Ricorrere in un paese come il nostro alla disobbedienza civile significa in primo luogo ammettere che i mezzi di protesta, discussione e confronto legali non sono sufficienti, significa ammettere dunque che la nostra democrazia non prevede sufficienti spazi per il cittadino. Perché occupare un Mc Donald's quando si sarebbe potuta organizzare una campagna di volantinaggio, una proposta di legge, una serie di conferenze? Certamente, ed è qui la chiave della vicenda, con un atto dichiaratamente fuori dalle righe, si ottiene una rilevanza mediatica molto maggiore, ad una spesa praticamente nulla. Questi sono quindi da interpretare come gesti prettamente mediatici, ma a volte pericolosi per il processo democratico, perché per farlo procedere, altro non fanno che saltarlo direttamente.
Una scelta del genere non credo sia quindi condivisibile nella gestione della vita politica quotidiana perché pericolosa per l’istituzione democratica e svilente per quei casi in cui essa diviene indispensabile e, invece di svettare grazie alla propria eccezionalità, viene ad essere sepolta sotto un mare di disobbedienza di secondo e terz’ordine.
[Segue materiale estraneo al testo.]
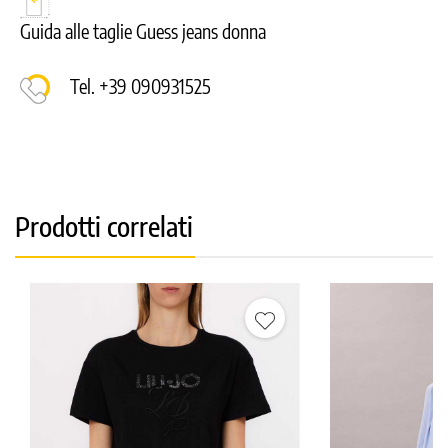
Guida alle taglie Guess jeans donna
Tel. +39 090931525
Prodotti correlati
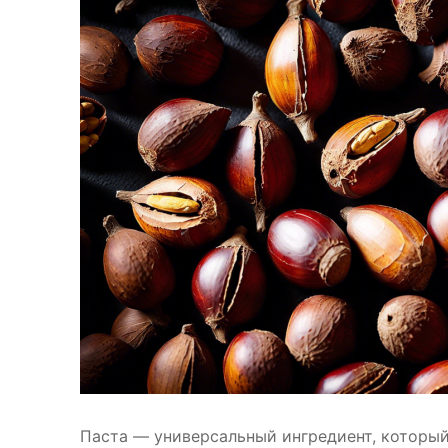
Паста — универсальный ингредиент, который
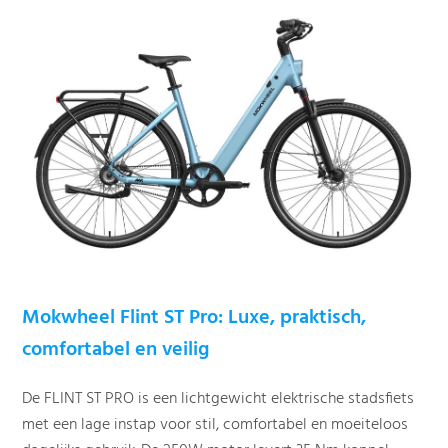
Mokwheel Flint ST Pro: Luxe, praktisch,
comfortabel en veilig
De FLINT ST PRO is een lichtgewicht elektrische stadsfiets
met een lage instap voor stil, comfortabel en moeiteloos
D’altra parte sono sicuro che coloro che applicano questa -disobbedienza civile limitata- non siano poi così liberali da accettare che altri si comportino come loro invocando però valori opposti. Immaginate la dirigenza dell’Eni che occupa le sedi di Greenpeace per protestare contro nuove tasse antinquinamento o la polizia che tira uova ai New Global per protestare contro il carico di lavoro che le manifestazioni di piazza provocano. Immaginate poi cosa succederebbe nei casi in cui i valori in gioco siano quelli davvero importanti, siano i grandi principi della vita umana. Immaginate cosa succederebbe tra i disobbedienti cattolici che sostengono i diritti dei bambini a nascere e i disobbedienti laici che sostengono i diritti delle donne a disporre del proprio corpo. E’ evidente che una situazione del genere sarebbe la fine del modello democratico occidentale.
Non si mette in discussione l’importanza dei principi morali invocati che permettono di sottrarsi alla legge, essi devono essere difesi ad ogni costo. Tuttavia se ne vede chiaramente il limite: chi decide che un certo valore morale è superiore alla legge? La storia ha mostrato che la disobbedienza civile è un dovere prima che un diritto dei cittadini, ma siamo sicuri che tutti quegli atti che noi definiamo così siano davvero uno di questi pochi ed importantissimi casi? Magari no.